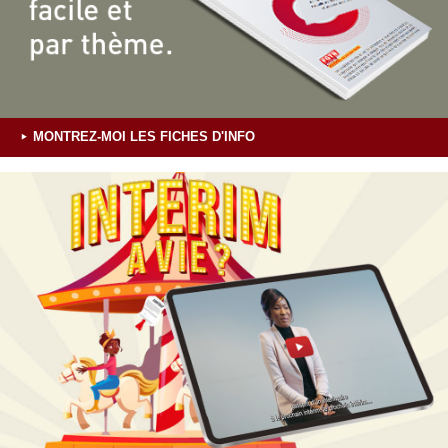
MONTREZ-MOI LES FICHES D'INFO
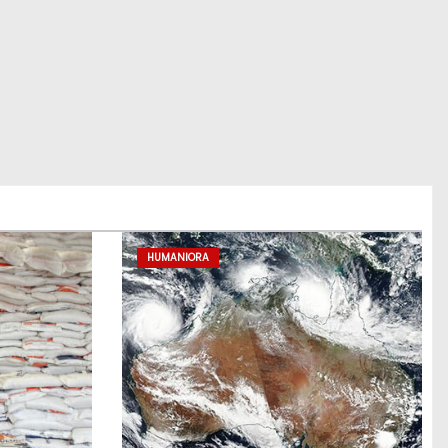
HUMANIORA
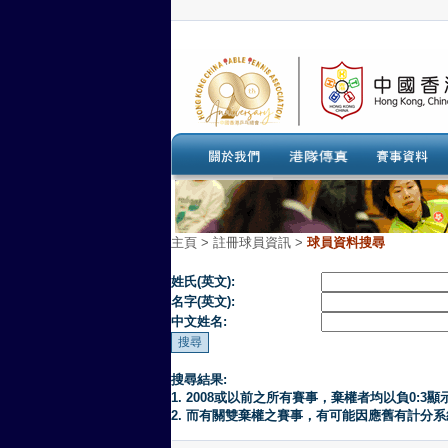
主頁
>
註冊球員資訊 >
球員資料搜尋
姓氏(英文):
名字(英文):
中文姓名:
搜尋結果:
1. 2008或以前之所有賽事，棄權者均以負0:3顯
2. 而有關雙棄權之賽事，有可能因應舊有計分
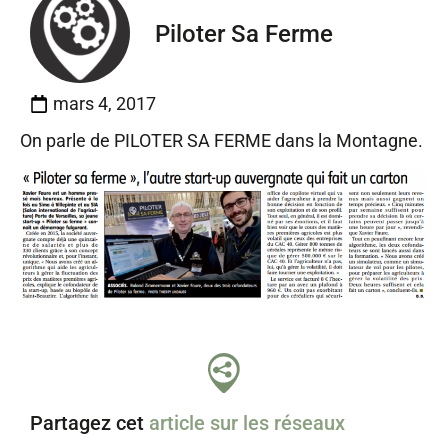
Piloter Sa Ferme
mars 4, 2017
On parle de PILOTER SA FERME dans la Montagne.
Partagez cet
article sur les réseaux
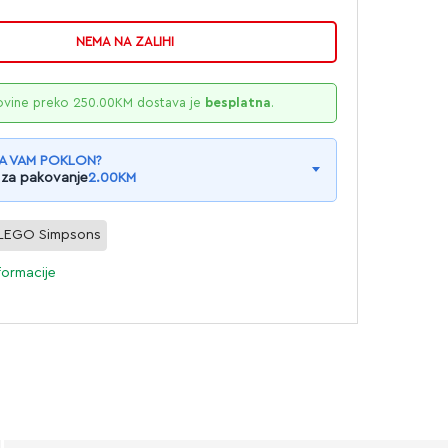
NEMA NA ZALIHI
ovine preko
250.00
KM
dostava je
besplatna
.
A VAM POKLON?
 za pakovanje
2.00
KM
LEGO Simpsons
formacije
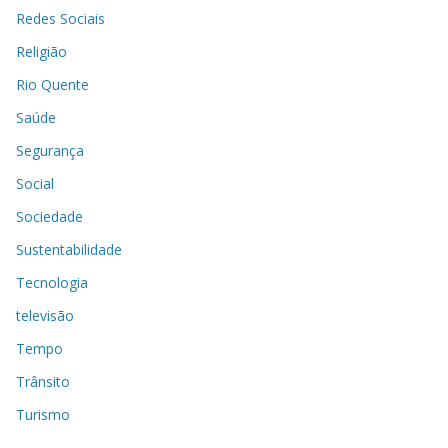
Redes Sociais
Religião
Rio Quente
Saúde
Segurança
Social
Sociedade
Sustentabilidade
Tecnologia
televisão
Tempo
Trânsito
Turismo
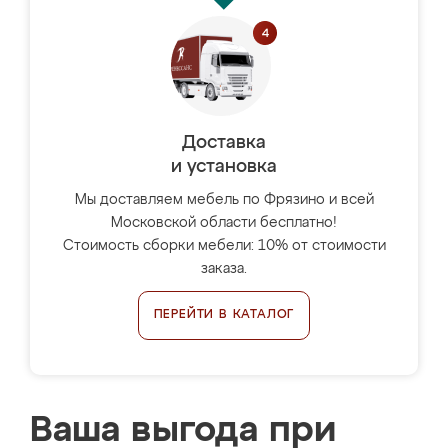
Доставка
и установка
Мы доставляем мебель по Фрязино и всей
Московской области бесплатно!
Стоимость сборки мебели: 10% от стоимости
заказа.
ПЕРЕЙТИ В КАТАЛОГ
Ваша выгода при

**PROBLEM STATEMENT**
Where a record holds a picture, leave the picture out and restate the rest word for word.

**WRITTEN SOLUTION**
MONTREZ-MOI LES FICHES D'INFO
HUMANIORA
主頁
>
註冊球員資訊 >
球員資料搜尋
姓氏(英文):
名字(英文):
中文姓名:
搜尋結果:
1. 2008或以前之所有賽事，棄權者均以負0:3顯
2. 而有關雙棄權之賽事，有可能因應舊有計分
Piloter Sa Ferme
mars 4, 2017
On parle de PILOTER SA FERME dans la Montagne.
Partagez cet
article sur les réseaux
NEMA NA ZALIHI
ovine preko
250.00
KM
dostava je
besplatna
.
A VAM POKLON?
 za pakovanje
2.00
KM
LEGO Simpsons
formacije
Redes Sociais
Religião
Rio Quente
Saúde
Segurança
Social
Sociedade
Sustentabilidade
Tecnologia
televisão
Tempo
Trânsito
Turismo
Доставка
и установка
Мы доставляем мебель по Фрязино и всей
Московской области бесплатно!
Стоимость сборки мебели: 10% от стоимости
заказа.
ПЕРЕЙТИ В КАТАЛОГ
Ваша выгода при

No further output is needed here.